Getting the room layouts just right is crucial for attracting the kind of customer Molinaro needs-Nicole Harvie, for instance. The 35-year-old Vancouver makeup artist thought she'd said goodbye to Ikea at the end of her student years. But the high-end kitchens she covets today are still beyond her means, and Kelly Deck, her friend and decorator, nudged her to consider Ikea.

The full kitchen displays at her local store helped her visualize the $5,000 white high-gloss lacquered Abstrakt kitchen cabinets she bought about 18 months ago for her newly purchased home in the tony Kerrisdale neighbourhood.

She ended up spending about one-quarter the amount she would have invested in her dream kitchen if she had shopped upscale-but has attained, in her view, the same look. For about $250, two designers recommended by the retailer went to her house to draw up a plan; for another $2,000, a contractor suggested by Ikea took care of installation. She splurged in other ways, buying pricier stainless steel appliances and a glass-tile backsplash at other stores. Then she went back to Ikea a few months later for a bathroom vanity (about $500) and a built-in bedroom wardrobe system (roughly $750). Guests at her house now ask in awe where her kitchen cabinets are from. "I say from Ikea and they say, 'No, they can't be from Ikea.'"

Deck headed to Ikea herself for her office furnishings, recently spending $6,500 on desks, lighting and shelves for eight workstations.

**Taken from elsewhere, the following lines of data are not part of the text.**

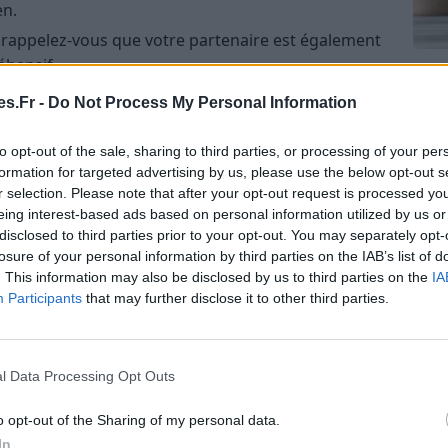
en.
 rappelez-vous que votre partenaire est également
éhensif.
Com
san
s choses qui vous aident à vous détendre et à
s.Fr -
Do Not Process My Personal Information
nclure l’exercice, la méditation, le yoga ou le temps
Tri d
to opt-out of the sale, sharing to third parties, or processing of your per
beauc
formation for targeted advertising by us, please use the below opt-out s
ez du mal à faire face au stress, n’hésitez pas à
du l
r selection. Please note that after your opt-out request is processed y
compl
sionnel
.
eing interest-based ads based on personal information utilized by us or
astu
disclosed to third parties prior to your opt-out. You may separately opt-
res :
losure of your personal information by third parties on the IAB’s list of
. This information may also be disclosed by us to third parties on the
IA
 il existe de nombreuses
techniques de gestion du
Participants
that may further disclose it to other third parties.
Vous pouvez apprendre à respirer profondément, à
t ou à pratiquer la relaxation musculaire
l Data Processing Opt Outs
 important de savoir dire non aux demandes qui vous
o opt-out of the Sharing of my personal data.
In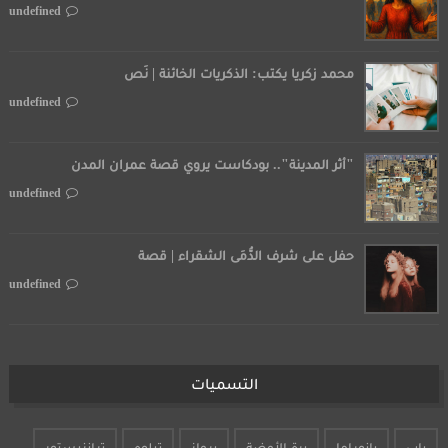
undefined
محمد زكريا يكتب: الذكريات الخائنة | نَص
undefined
"أثر المدينة".. بودكاست يروي قصة عمران المدن
undefined
حفل على شرف الدُّمَى الشقراء | قصة
undefined
التسميات
نوراما
برة الأوضة
برواز
تبلوه
ترانزيستور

Then, to impress clients, she went high-style with other suppliers for her boardroom. By the time she's done, she will have forked out about twice her Ikea bill on items such as classic mid-century boardroom chairs and a designer light fixture. "Buying Ikea allows us to have a nice balance of 'high-low,'" she says.

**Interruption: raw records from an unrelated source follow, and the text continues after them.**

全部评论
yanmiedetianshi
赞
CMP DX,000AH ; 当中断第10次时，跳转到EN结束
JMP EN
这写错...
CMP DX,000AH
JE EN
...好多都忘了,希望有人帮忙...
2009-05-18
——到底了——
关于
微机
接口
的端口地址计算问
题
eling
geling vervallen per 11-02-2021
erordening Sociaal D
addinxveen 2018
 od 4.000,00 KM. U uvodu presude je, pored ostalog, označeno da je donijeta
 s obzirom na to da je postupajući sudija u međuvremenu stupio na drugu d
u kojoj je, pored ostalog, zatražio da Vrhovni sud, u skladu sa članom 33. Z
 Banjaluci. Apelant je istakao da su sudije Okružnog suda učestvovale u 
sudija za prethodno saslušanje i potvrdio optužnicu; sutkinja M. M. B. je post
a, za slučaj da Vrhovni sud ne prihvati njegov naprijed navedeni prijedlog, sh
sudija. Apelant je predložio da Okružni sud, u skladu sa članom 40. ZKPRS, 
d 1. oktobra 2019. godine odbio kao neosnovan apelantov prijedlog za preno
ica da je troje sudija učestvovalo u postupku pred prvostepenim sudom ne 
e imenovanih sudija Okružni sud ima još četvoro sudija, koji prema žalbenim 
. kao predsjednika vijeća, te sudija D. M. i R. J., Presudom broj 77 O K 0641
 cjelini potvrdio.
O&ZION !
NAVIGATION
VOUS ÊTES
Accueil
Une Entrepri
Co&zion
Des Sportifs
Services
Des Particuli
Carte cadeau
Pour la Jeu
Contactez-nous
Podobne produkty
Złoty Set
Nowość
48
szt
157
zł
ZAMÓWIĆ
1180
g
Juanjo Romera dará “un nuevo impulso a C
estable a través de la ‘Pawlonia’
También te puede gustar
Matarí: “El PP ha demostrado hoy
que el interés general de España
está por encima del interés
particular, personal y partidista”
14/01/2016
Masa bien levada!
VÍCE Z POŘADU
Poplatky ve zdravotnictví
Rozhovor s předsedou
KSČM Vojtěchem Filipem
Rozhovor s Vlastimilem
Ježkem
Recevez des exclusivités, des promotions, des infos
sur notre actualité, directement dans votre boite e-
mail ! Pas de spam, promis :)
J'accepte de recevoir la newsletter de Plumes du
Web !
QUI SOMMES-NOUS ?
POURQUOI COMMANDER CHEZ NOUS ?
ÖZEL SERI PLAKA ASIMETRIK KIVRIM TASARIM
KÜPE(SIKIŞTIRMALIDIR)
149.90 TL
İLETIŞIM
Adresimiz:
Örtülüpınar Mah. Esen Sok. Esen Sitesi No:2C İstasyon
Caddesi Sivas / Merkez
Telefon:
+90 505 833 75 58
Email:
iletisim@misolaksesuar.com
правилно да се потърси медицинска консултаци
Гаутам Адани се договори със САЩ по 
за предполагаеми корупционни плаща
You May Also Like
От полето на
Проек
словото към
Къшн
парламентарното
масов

Store appearance is crucial at Ikea, not just for its upscale drive but also at a more foundational level: It has a leaner complement of sales staff than many other retailers, Molinaro says. About 30% of the 400 employees in each store are in sales; the rest work in areas such as display and warehousing. A clothing store, meanwhile, employs almost twice that proportion of sales staff, according to Statistics Canada. Giant chains such as the Gap instruct their staff to greet shoppers and ask if they need help. Ikea lets the displays do the work. "Often people will never come into contact with staff until the cashier," Molinaro says. "These products are really selling themselves."